Originally posted by: chucky2
Originally posted by: sirjonk
Originally posted by: chucky2
And that's my point: Why are we taking off the table something that works - and works in a very timely fashion - simply because it causes mental duress to some bad dude?
I don't dispute waterboarding is torture (although really it's mental instead of physical), or that it should be a last resort type of thing.
Chuck
This seems short sighted, and relegates mental harm to some lesser realm than physical. You think the shell-shocked soldiers coming back from Vietnam who have nightmares the rest of their life and flashbacks, and visions of friends being blown up, that's not so bad because it's merely mental? I think those guys would trade a few bullet wounds and some beatings for a lifetime of fear.
To compare Vietnam vets who have battle induced PTSD to some hardcore terrorist POS, who's goal in life is to kill us, and make the argument that the terrorist POS
might develop some mental anguish over being waterboarded...that's perhaps one of the craziest things I've ever heard. Ever.
And what about when we are able to simply stimulate pain receptors in the brain directly, without causing any physical damage at all? It will be purely the perception of pain (unending, constant, excruciating) without any bruising to the body...acceptable because it's mental?

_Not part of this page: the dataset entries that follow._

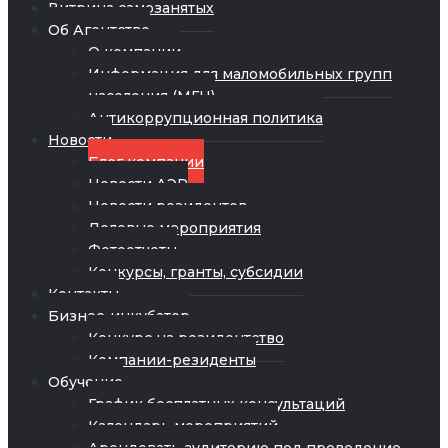
Витрина самозанятых
Об Агентстве
О компании
Информация для маломобильных групп
населения (МГН)
Антикоррупционная политика
Новости
Блог компании
Новости АЭР
Новости резидентов
Деловые мероприятия
Фотоотчеты
Конкурсы, гранты, субсидии
Контакты
Бизнес-инкубатор
Конкурс на резидентство
Компании-резиденты
Обучение
График бесплатных консультаций
Календарь мероприятий
Арендовать аудиторию под проведение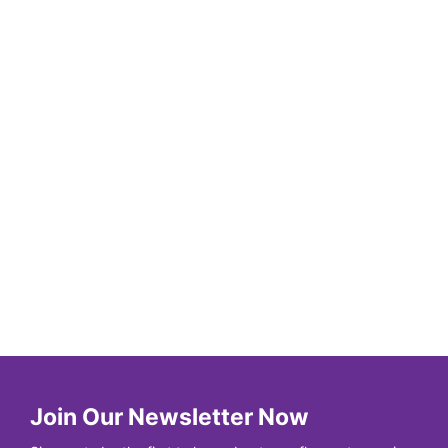
Join Our Newsletter Now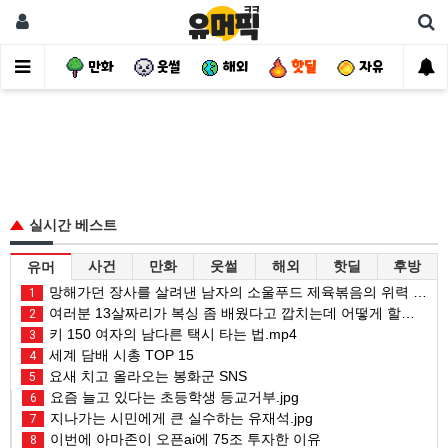
사건
만화
웃썰
해외
핫딜
자유
실시간 베스트
사건
만화
웃썰
해외
핫딜
후방
유머
망해가던 장사를 살려낸 남자의 소울푸드 제육볶음의 위력 ㅋㅋ
1
여러분 13살짜리가 복싱 좀 배웠다고 깝치는데 어떻게 할까요?
2
키 150 여자의 남다른 택시 타는 법.mp4
3
세계 담배 시총 TOP 15
4
요새 치고 올라오는 봉화군 SNS
5
요즘 늘고 있다는 초등학생 등교거부.jpg
6
지나가는 시민에게 큰 실수하는 유재석.jpg
7
이번에 아마존이 오픈ai에 75조 투자한 이유
8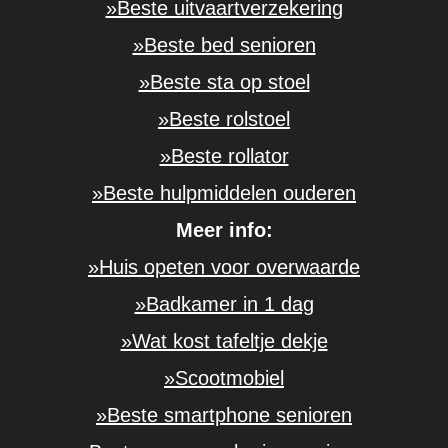
»Beste uitvaartverzekering
»Beste bed senioren
»Beste sta op stoel
»Beste rolstoel
»Beste rollator
»Beste hulpmiddelen ouderen
Meer info:
»Huis opeten voor overwaarde
»Badkamer in 1 dag
»Wat kost tafeltje dekje
»Scootmobiel
»Beste smartphone senioren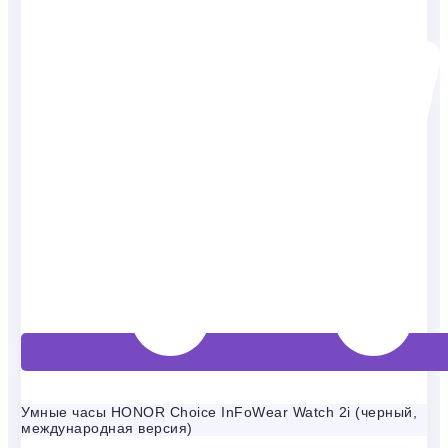
Умные часы HONOR Choice InFoWear Watch 2i (черный,
международная версия)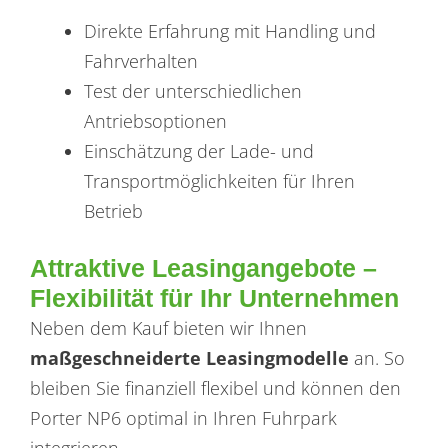
Direkte Erfahrung mit Handling und
Fahrverhalten
Test der unterschiedlichen
Antriebsoptionen
Einschätzung der Lade- und
Transportmöglichkeiten für Ihren
Betrieb
Attraktive Leasingangebote –
Flexibilität für Ihr Unternehmen
Neben dem Kauf bieten wir Ihnen
maßgeschneiderte Leasingmodelle
an. So
bleiben Sie finanziell flexibel und können den
Porter NP6 optimal in Ihren Fuhrpark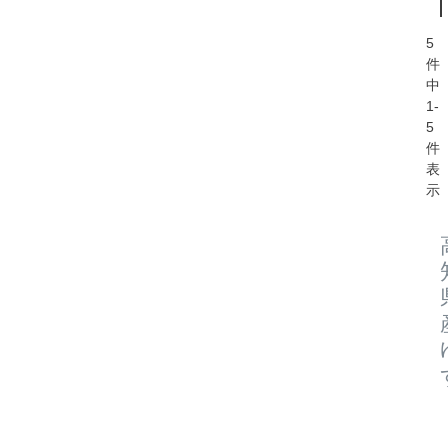
5
件
中
1
-
5
件
表
示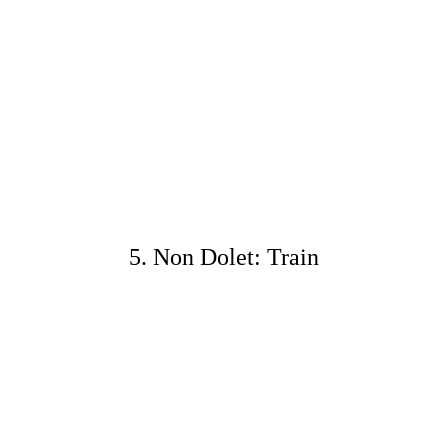
5. Non Dolet: Train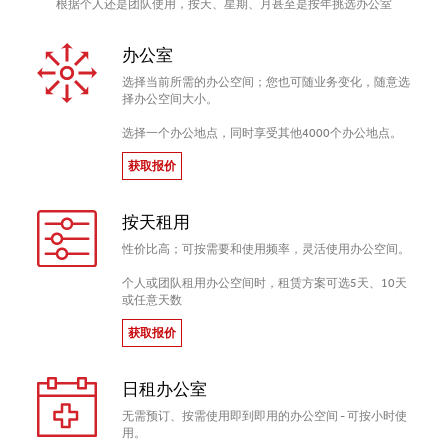
根据个人还是团队使用，按天、星期、月甚至是按年挑选办公室
办公室
选择当前所需的办公空间；您也可随业务变化，随意选
择办公空间大小。
选择一个办公地点，同时享受其他4000个办公地点。
获取报价
按天租用
性价比高；可按需要和使用频率，灵活使用办公空间。
个人或团队租用办公空间时，租赁方案可选5天、10天
或任意天数
获取报价
日租办公室
无需预订、按需使用即到即用的办公空间 - 可按小时使
用。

Acceptable in certain circumstances? Yes. Would they be very special circumstances? Yes.
I.e. in a sci-fi book called Altered Carbon, the protagonists consciousness is downloaded into a computer where he is tortured horribly. He's put into the body of a young girl who is systematically beaten and raped in a cell. They insert a soldering iron into her vagina and slowly heat it up. This goes on again and again for days. When he finally gets released back into the real world, there's not a mark on his body. How does the mental/physical differentiation have any application at all here?
Well, since that's make believe, and not real world, it has no application here. Try and come up with a less sensational example trying to tie waterboarding to systematic beatings and rape and I'll give it another go...
You have to make a stand and draw a clear bright line on what is ok, and what is not. And you don't do it by rating individual torture techniques on a scale of 1 to 10. You do a moral calculation and determine policy from there. And you listen to your lifelong interrogators' advice.
I agree with that. And my moral compass says when dealing with hardcore nutjobs who are out to kill me and mine, and I've either exhausted all options or I've tried "nice" options but have run out of time, I'd rather take an us or them approach and have us come out ahead and them be in mental discomfort for 35 seconds, 35 minutes, or 35 years (they chose this life, they chose not to give up the easy way, ie.
they chose)....than to keep playing the game they end up winning. It sucks for everyone involved....it just sucks less for us.